サイペム(SPM)、ペトロブラスとブラジルでのエネルギーインフラ廃止措置で提携強化
イタリアのエネルギー分野エンジニアリング・建設会社であるサイペムは、ブラジルの石油大手ペトロブラスと覚書(MoU)を締結したことを2026年5月21日に発表しました。この合意は、ブラジルにおける石油・ガス田、海底システム、関連インフラの廃止措置活動に関して、統合的なソリューションを共同で模索することを目的としています。両社は、エネルギーインフラのライフサイクル終了管理における効率性、持続可能性、革新性の向上を目指します。
廃止措置分野での協力強化
このMoUに基づき、サイペムとペトロブラスは、潜在的なパートナーシップの評価や、解体作業に特化した新技術の開発も進めます。これは、成熟した世界のエネルギー資産が増加する中で、より持続可能な慣行と廃止措置プロセスの最適化に対する両社のコミットメントを示すものです。サイペムにとって、この合意はラテンアメリカ市場における地位と、同社が確固たる経験を持つ廃止措置分野での存在感を強化するものです。
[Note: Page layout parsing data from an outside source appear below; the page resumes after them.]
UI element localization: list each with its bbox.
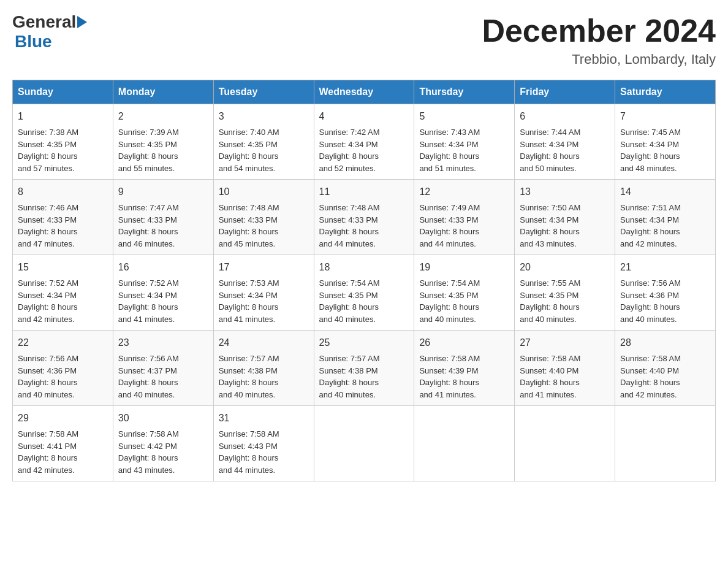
day-number: 13 [520, 185, 610, 199]
day-number: 16 [118, 260, 208, 275]
table-row: 20 Sunrise: 7:55 AM Sunset: 4:35 PM Dayl… [515, 255, 615, 331]
table-row: 3 Sunrise: 7:40 AM Sunset: 4:35 PM Dayli… [213, 104, 314, 180]
table-row: 7 Sunrise: 7:45 AM Sunset: 4:34 PM Dayli… [615, 104, 716, 180]
logo-triangle-icon [77, 16, 87, 28]
day-number: 14 [620, 185, 710, 199]
day-number: 2 [118, 109, 208, 124]
col-friday: Friday [515, 80, 615, 104]
day-number: 5 [419, 109, 509, 124]
calendar-table: Sunday Monday Tuesday Wednesday Thursday… [12, 80, 716, 481]
col-tuesday: Tuesday [213, 80, 314, 104]
day-number: 12 [419, 185, 509, 199]
table-row [615, 406, 716, 481]
table-row: 13 Sunrise: 7:50 AM Sunset: 4:34 PM Dayl… [515, 180, 615, 255]
week-row-1: 1 Sunrise: 7:38 AM Sunset: 4:35 PM Dayli… [13, 104, 716, 180]
table-row: 2 Sunrise: 7:39 AM Sunset: 4:35 PM Dayli… [113, 104, 213, 180]
day-number: 30 [118, 411, 208, 426]
table-row [515, 406, 615, 481]
week-row-5: 29 Sunrise: 7:58 AM Sunset: 4:41 PM Dayl… [13, 406, 716, 481]
day-number: 27 [520, 335, 610, 350]
logo-area: General Blue [12, 12, 88, 52]
table-row: 5 Sunrise: 7:43 AM Sunset: 4:34 PM Dayli… [414, 104, 515, 180]
table-row: 30 Sunrise: 7:58 AM Sunset: 4:42 PM Dayl… [113, 406, 213, 481]
day-number: 22 [18, 335, 108, 350]
table-row: 22 Sunrise: 7:56 AM Sunset: 4:36 PM Dayl… [13, 331, 113, 406]
table-row [314, 406, 414, 481]
week-row-4: 22 Sunrise: 7:56 AM Sunset: 4:36 PM Dayl… [13, 331, 716, 406]
calendar-header-row: Sunday Monday Tuesday Wednesday Thursday… [13, 80, 716, 104]
table-row: 23 Sunrise: 7:56 AM Sunset: 4:37 PM Dayl… [113, 331, 213, 406]
table-row: 17 Sunrise: 7:53 AM Sunset: 4:34 PM Dayl… [213, 255, 314, 331]
day-number: 10 [219, 185, 309, 199]
logo-blue-text: Blue [15, 32, 52, 51]
table-row: 16 Sunrise: 7:52 AM Sunset: 4:34 PM Dayl… [113, 255, 213, 331]
col-wednesday: Wednesday [314, 80, 414, 104]
table-row: 4 Sunrise: 7:42 AM Sunset: 4:34 PM Dayli… [314, 104, 414, 180]
day-number: 31 [219, 411, 309, 426]
table-row: 26 Sunrise: 7:58 AM Sunset: 4:39 PM Dayl… [414, 331, 515, 406]
day-number: 6 [520, 109, 610, 124]
table-row: 1 Sunrise: 7:38 AM Sunset: 4:35 PM Dayli… [13, 104, 113, 180]
day-number: 24 [219, 335, 309, 350]
day-number: 3 [219, 109, 309, 124]
table-row: 24 Sunrise: 7:57 AM Sunset: 4:38 PM Dayl… [213, 331, 314, 406]
week-row-2: 8 Sunrise: 7:46 AM Sunset: 4:33 PM Dayli… [13, 180, 716, 255]
month-year-title: December 2024 [482, 12, 716, 49]
day-number: 1 [18, 109, 108, 124]
day-number: 15 [18, 260, 108, 275]
col-sunday: Sunday [13, 80, 113, 104]
col-monday: Monday [113, 80, 213, 104]
day-number: 7 [620, 109, 710, 124]
table-row: 28 Sunrise: 7:58 AM Sunset: 4:40 PM Dayl… [615, 331, 716, 406]
day-number: 28 [620, 335, 710, 350]
day-number: 20 [520, 260, 610, 275]
title-area: December 2024 Trebbio, Lombardy, Italy [482, 12, 716, 67]
day-number: 29 [18, 411, 108, 426]
week-row-3: 15 Sunrise: 7:52 AM Sunset: 4:34 PM Dayl… [13, 255, 716, 331]
day-number: 9 [118, 185, 208, 199]
day-number: 8 [18, 185, 108, 199]
day-number: 21 [620, 260, 710, 275]
table-row: 12 Sunrise: 7:49 AM Sunset: 4:33 PM Dayl… [414, 180, 515, 255]
logo: General [12, 12, 88, 32]
day-number: 26 [419, 335, 509, 350]
day-number: 23 [118, 335, 208, 350]
table-row: 10 Sunrise: 7:48 AM Sunset: 4:33 PM Dayl… [213, 180, 314, 255]
table-row: 11 Sunrise: 7:48 AM Sunset: 4:33 PM Dayl… [314, 180, 414, 255]
table-row: 29 Sunrise: 7:58 AM Sunset: 4:41 PM Dayl… [13, 406, 113, 481]
day-number: 25 [319, 335, 409, 350]
table-row: 19 Sunrise: 7:54 AM Sunset: 4:35 PM Dayl… [414, 255, 515, 331]
page-header: General Blue December 2024 Trebbio, Lomb… [12, 12, 716, 67]
day-number: 4 [319, 109, 409, 124]
col-saturday: Saturday [615, 80, 716, 104]
day-number: 11 [319, 185, 409, 199]
table-row: 21 Sunrise: 7:56 AM Sunset: 4:36 PM Dayl… [615, 255, 716, 331]
table-row: 14 Sunrise: 7:51 AM Sunset: 4:34 PM Dayl… [615, 180, 716, 255]
table-row: 18 Sunrise: 7:54 AM Sunset: 4:35 PM Dayl… [314, 255, 414, 331]
table-row: 25 Sunrise: 7:57 AM Sunset: 4:38 PM Dayl… [314, 331, 414, 406]
logo-general-text: General [12, 12, 76, 32]
location-subtitle: Trebbio, Lombardy, Italy [482, 52, 716, 67]
day-number: 17 [219, 260, 309, 275]
table-row: 9 Sunrise: 7:47 AM Sunset: 4:33 PM Dayli… [113, 180, 213, 255]
table-row: 15 Sunrise: 7:52 AM Sunset: 4:34 PM Dayl… [13, 255, 113, 331]
day-number: 19 [419, 260, 509, 275]
day-number: 18 [319, 260, 409, 275]
col-thursday: Thursday [414, 80, 515, 104]
table-row: 31 Sunrise: 7:58 AM Sunset: 4:43 PM Dayl… [213, 406, 314, 481]
table-row: 27 Sunrise: 7:58 AM Sunset: 4:40 PM Dayl… [515, 331, 615, 406]
table-row: 8 Sunrise: 7:46 AM Sunset: 4:33 PM Dayli… [13, 180, 113, 255]
table-row [414, 406, 515, 481]
table-row: 6 Sunrise: 7:44 AM Sunset: 4:34 PM Dayli… [515, 104, 615, 180]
市場では、サイペム株(SPM)は現在€4.34で取引されており、前日終値の€4.37から0.8%下落しています。この発表に対する市場の反応は限定的であり、株価は小幅な動きに留まりました。しかし、この進展は、サイペムが主要な廃止措置分野における専門知識とプレゼンスを強化する上で重要な一歩となります。
覚書が示す長期的な可能性
イタリアのエンジニアリング・建設会社であるサイペムは、エネルギー分野において複雑なインフラの建設と保守サービスを提供しています。その事業は、洋上プラットフォームや海底パイプラインの設計・建設から、石油・ガスの採掘・輸送に関する大規模プロジェクトの管理まで多岐にわたり、近年では持続可能な方法での施設解体事業にも注力しています。同社は、大手エネルギー企業が資源の採掘や移動に必要な複雑な構造物を構築・管理する上で不可欠な存在です。
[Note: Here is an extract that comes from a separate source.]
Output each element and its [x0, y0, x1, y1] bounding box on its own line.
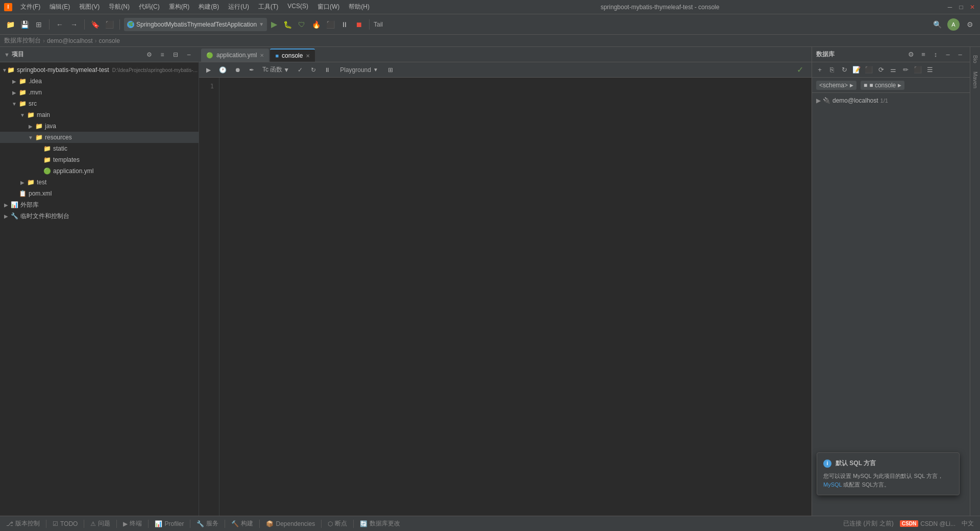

本日2026年5月21日の主要なニュースは、ブラジルの石油大手ペトロブラスとの間で、共同で廃止措置ソリューションを模索するための覚書(MoU)を締結したことです。この覚書は、将来の協力関係の道筋を示す共通の意図を表明するものであり、特定の作業の実行や即座の収益を生み出すための拘束力のある契約ではありません。この合意は、サイペムのラテンアメリカ市場における地位と、有望なエネルギーインフラ解体分野での存在感を強化するものの、パートナーシップの評価や新技術の開発に焦点を当てており、直接的かつ即時的な財務的影響よりも、長期的な利益を見据えたものであると言えます。
このような合意の探索的な性質は、サイペム(SPM)の株価の控えめな動きに反映されています。同社株は現在€4.34で取引されており、昨日の終値€4.37から0.8%下落しています。市場は、今回の覚書の戦略的価値を認識しつつも、より具体的な進展を待っており、それが株価に大きな変動をもたらすには至っていません。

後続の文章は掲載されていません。